Transcribed page contents:
##############################

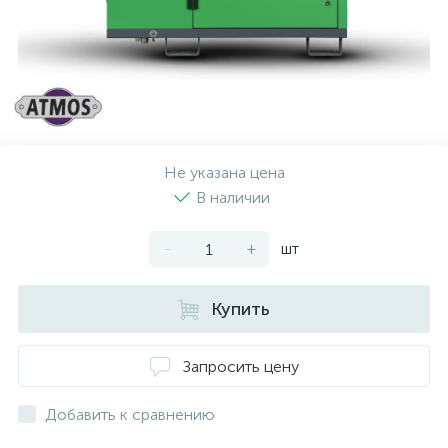
Не указана цена
В наличии
-
+
шт
Купить
Запросить цену
Добавить к сравнению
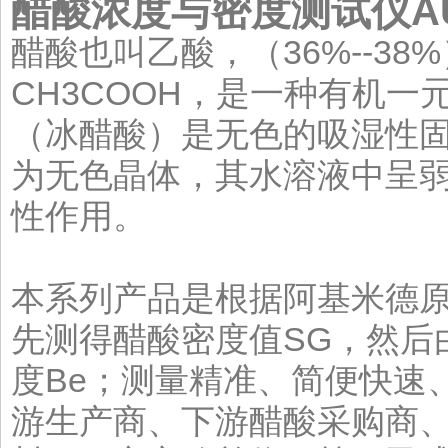
醋酸浓度与密度测试仪
A
醋酸也叫乙酸，（36%--38
CH3COOH，是一种有机
（冰醋酸）是无色的吸湿性固体
为无色晶体，其水溶液中呈
性作用。
本系列产品是根据阿基米德
先测得醋酸密度值SG，然后
度Be；测量精准、简便快速
游生产商、下游醋酸采购商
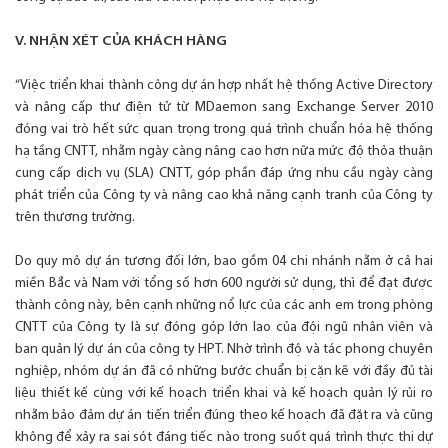
V. NHẬN XÉT CỦA KHÁCH HÀNG
“Việc triển khai thành công dự án hợp nhất hệ thống Active Directory
và nâng cấp thư điện tử từ MDaemon sang Exchange Server 2010
đóng vai trò hết sức quan trọng trong quá trình chuẩn hóa hệ thống
hạ tầng CNTT, nhằm ngày càng nâng cao hơn nữa mức độ thỏa thuận
cung cấp dịch vụ (SLA) CNTT, góp phần đáp ứng nhu cầu ngày càng
phát triển của Công ty và nâng cao khả năng cạnh tranh của Công ty
trên thương trường.
Do quy mô dự án tương đối lớn, bao gồm 04 chi nhánh nằm ở cả hai
miền Bắc và Nam với tổng số hơn 600 người sử dụng, thì để đạt được
thành công này, bên cạnh những nổ lực của các anh em trong phòng
CNTT của Công ty là sự đóng góp lớn lao của đội ngũ nhân viên và
ban quản lý dự án của công ty HPT. Nhờ trình độ và tác phong chuyên
nghiệp, nhóm dự án đã có những bước chuẩn bị cặn kẽ với đầy đủ tài
liệu thiết kế cùng với kế hoạch triển khai và kế hoạch quản lý rủi ro
nhằm bảo đảm dự án tiến triển đúng theo kế hoạch đã đặt ra và cũng
không để xảy ra sai sót đáng tiếc nào trong suốt quá trình thực thi dự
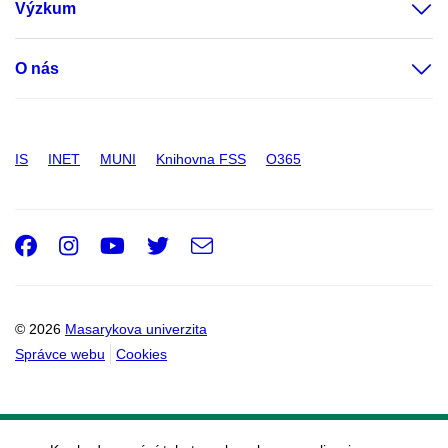
Výzkum
O nás
IS
INET
MUNI
Knihovna FSS
O365
Facebook
Instagram
Youtube
Twitter
e-
Email
mail
© 2026
Masarykova univerzita
Správce webu
Cookies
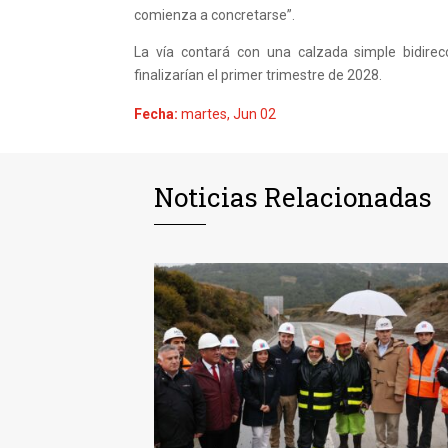
comienza a concretarse”.
La vía contará con una calzada simple bidirec
finalizarían el primer trimestre de 2028.
Fecha:
martes, Jun 02
Noticias Relacionadas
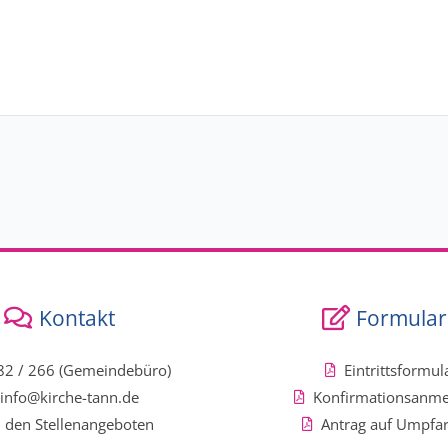
Kontakt
Formular
2 / 266 (Gemeindebüro)
Eintrittsformul
info@kirche-tann.de
Konfirmationsanm
 den Stellenangeboten
Antrag auf Umpfa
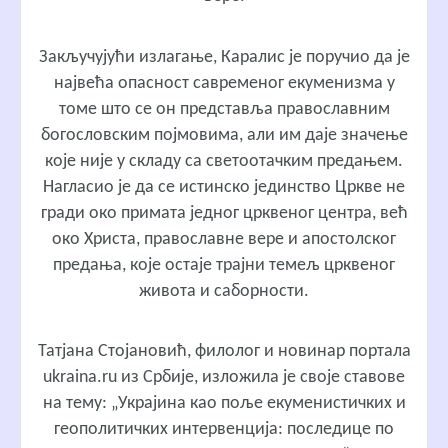
Закључујући излагање, Каралис је поручио да је
највећа опасност савременог екуменизма у
томе што се он представља православним
богословским појмовима, али им даје значење
које није у складу са светоотачким предањем.
Нагласио је да се истинско јединство Цркве не
гради око примата једног црквеног центра, већ
око Христа, православне вере и апостолског
предања, које остаје трајни темељ црквеног
живота и саборности.
Татјана Стојановић, филолог и новинар портала
ukraina.ru из Србије, изложила је своје ставове
на тему: „Украјина као поље екуменистичких и
геополитичких интервенција: последице по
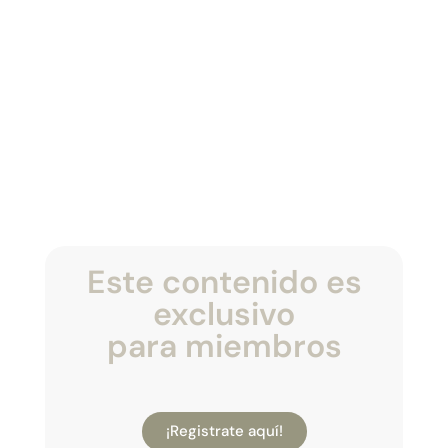
Este contenido es
exclusivo
para miembros
¡Registrate aquí!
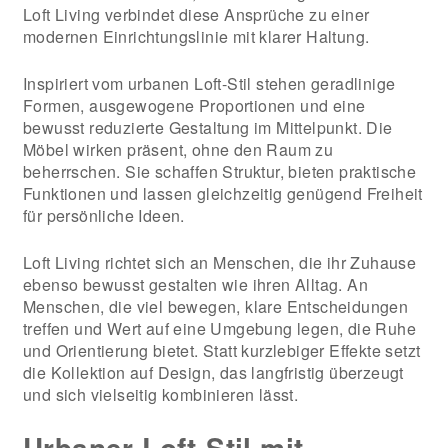
Loft Living verbindet diese Ansprüche zu einer
modernen Einrichtungslinie mit klarer Haltung.
Inspiriert vom urbanen Loft-Stil stehen geradlinige
Formen, ausgewogene Proportionen und eine
bewusst reduzierte Gestaltung im Mittelpunkt. Die
Möbel wirken präsent, ohne den Raum zu
beherrschen. Sie schaffen Struktur, bieten praktische
Funktionen und lassen gleichzeitig genügend Freiheit
für persönliche Ideen.
Loft Living richtet sich an Menschen, die ihr Zuhause
ebenso bewusst gestalten wie ihren Alltag. An
Menschen, die viel bewegen, klare Entscheidungen
treffen und Wert auf eine Umgebung legen, die Ruhe
und Orientierung bietet. Statt kurzlebiger Effekte setzt
die Kollektion auf Design, das langfristig überzeugt
und sich vielseitig kombinieren lässt.
Urbaner Loft-Stil mit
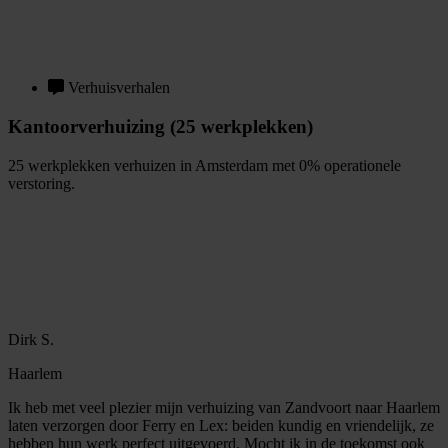
G
r
a
t
i
s
o
f
f
e
r
t
e
b
i
n
n
e
n
1
m
i
n
u
u
t
Verhuisverhalen
Kantoorverhuizing (25 werkplekken)
25 werkplekken verhuizen in Amsterdam met 0% operationele
verstoring.
B
e
k
i
j
k
v
e
r
h
u
i
s
v
e
r
h
a
a
l
Dirk S.
Haarlem
Ik heb met veel plezier mijn verhuizing van Zandvoort naar Haarlem
laten verzorgen door Ferry en Lex: beiden kundig en vriendelijk, ze
hebben hun werk perfect uitgevoerd. Mocht ik in de toekomst ook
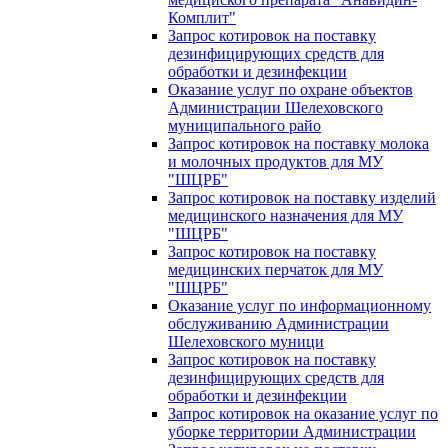
Комплит"
Запрос котировок на поставку
дезинфицирующих средств для
обработки и дезинфекции
Оказание услуг по охране объектов
Администрации Шелеховского
муниципального райо
Запрос котировок на поставку молока
и молочных продуктов для МУ
"ШЦРБ"
Запрос котировок на поставку изделий
медицинского назначения для МУ
"ШЦРБ"
Запрос котировок на поставку
медицинских перчаток для МУ
"ШЦРБ"
Оказание услуг по информационному
обслуживанию Администрации
Шелеховского муници
Запрос котировок на поставку
дезинфицирующих средств для
обработки и дезинфекции
Запрос котировок на оказание услуг по
уборке территории Администрации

##############################

Aim of the exercise: Transcribe each line above verbatim, with the pictures left out.

Result for this task:
Не указана цена
В наличии
-
+
шт
Купить
Запросить цену
Добавить к сравнению
醋酸浓度与密度测试仪
A
醋酸也叫乙酸，（36%--38
CH3COOH，是一种有机
（冰醋酸）是无色的吸湿性固体
为无色晶体，其水溶液中呈
性作用。
本系列产品是根据阿基米德
先测得醋酸密度值SG，然后
度Be；测量精准、简便快速
游生产商、下游醋酸采购商
V. NHẬN XÉT CỦA KHÁCH HÀNG
“Việc triển khai thành công dự án hợp nhất hệ thống Active Directory
và nâng cấp thư điện tử từ MDaemon sang Exchange Server 2010
đóng vai trò hết sức quan trọng trong quá trình chuẩn hóa hệ thống
hạ tầng CNTT, nhằm ngày càng nâng cao hơn nữa mức độ thỏa thuận
cung cấp dịch vụ (SLA) CNTT, góp phần đáp ứng nhu cầu ngày càng
phát triển của Công ty và nâng cao khả năng cạnh tranh của Công ty
trên thương trường.
Do quy mô dự án tương đối lớn, bao gồm 04 chi nhánh nằm ở cả hai
miền Bắc và Nam với tổng số hơn 600 người sử dụng, thì để đạt được
thành công này, bên cạnh những nổ lực của các anh em trong phòng
CNTT của Công ty là sự đóng góp lớn lao của đội ngũ nhân viên và
ban quản lý dự án của công ty HPT. Nhờ trình độ và tác phong chuyên
nghiệp, nhóm dự án đã có những bước chuẩn bị cặn kẽ với đầy đủ tài
liệu thiết kế cùng với kế hoạch triển khai và kế hoạch quản lý rủi ro
nhằm bảo đảm dự án tiến triển đúng theo kế hoạch đã đặt ra và cũng
không để xảy ra sai sót đáng tiếc nào trong suốt quá trình thực thi dự
Výzkum
O nás
IS
INET
MUNI
Knihovna FSS
O365
Facebook
Instagram
Youtube
Twitter
e-
Email
mail
© 2026
Masarykova univerzita
Správce webu
Cookies
comienza a concretarse”.
La vía contará con una calzada simple bidirec
finalizarían el primer trimestre de 2028.
Fecha:
martes, Jun 02
Noticias Relacionadas
Kontakt
Formular
2 / 266 (Gemeindebüro)
Eintrittsformul
info@kirche-tann.de
Konfirmationsanm
 den Stellenangeboten
Antrag auf Umpfa
Закључујући излагање, Каралис је поручио да је
највећа опасност савременог екуменизма у
томе што се он представља православним
богословским појмовима, али им даје значење
које није у складу са светоотачким предањем.
Нагласио је да се истинско јединство Цркве не
гради око примата једног црквеног центра, већ
око Христа, православне вере и апостолског
предања, које остаје трајни темељ црквеног
живота и саборности.
Татјана Стојановић, филолог и новинар портала
ukraina.ru из Србије, изложила је своје ставове
на тему: „Украјина као поље екуменистичких и
геополитичких интервенција: последице по
Este contenido es
exclusivo
para miembros
¡Registrate aquí!
Loft Living verbindet diese Ansprüche zu einer
modernen Einrichtungslinie mit klarer Haltung.
Inspiriert vom urbanen Loft-Stil stehen geradlinige
Formen, ausgewogene Proportionen und eine
bewusst reduzierte Gestaltung im Mittelpunkt. Die
Möbel wirken präsent, ohne den Raum zu
beherrschen. Sie schaffen Struktur, bieten praktische
Funktionen und lassen gleichzeitig genügend Freiheit
für persönliche Ideen.
Loft Living richtet sich an Menschen, die ihr Zuhause
ebenso bewusst gestalten wie ihren Alltag. An
Menschen, die viel bewegen, klare Entscheidungen
treffen und Wert auf eine Umgebung legen, die Ruhe
und Orientierung bietet. Statt kurzlebiger Effekte setzt
die Kollektion auf Design, das langfristig überzeugt
und sich vielseitig kombinieren lässt.
Urbaner Loft-Stil mit
G
r
a
t
i
s
o
f
f
e
r
t
e
b
i
n
n
e
n
1
m
i
n
u
u
t
Verhuisverhalen
Kantoorverhuizing (25 werkplekken)
25 werkplekken verhuizen in Amsterdam met 0% operationele
verstoring.
B
e
k
i
j
k
v
e
r
h
u
i
s
v
e
r
h
a
a
l
Dirk S.
Haarlem
Ik heb met veel plezier mijn verhuizing van Zandvoort naar Haarlem
laten verzorgen door Ferry en Lex: beiden kundig en vriendelijk, ze
hebben hun werk perfect uitgevoerd. Mocht ik in de toekomst ook
Комплит"
Запрос котировок на поставку
дезинфицирующих средств для
обработки и дезинфекции
Оказание услуг по охране объектов
Администрации Шелеховского
муниципального райо
Запрос котировок на поставку молока
и молочных продуктов для МУ
"ШЦРБ"
Запрос котировок на поставку изделий
медицинского назначения для МУ
"ШЦРБ"
Запрос котировок на поставку
медицинских перчаток для МУ
"ШЦРБ"
Оказание услуг по информационному
обслуживанию Администрации
Шелеховского муници
Запрос котировок на поставку
дезинфицирующих средств для
обработки и дезинфекции
Запрос котировок на оказание услуг по
уборке территории Администрации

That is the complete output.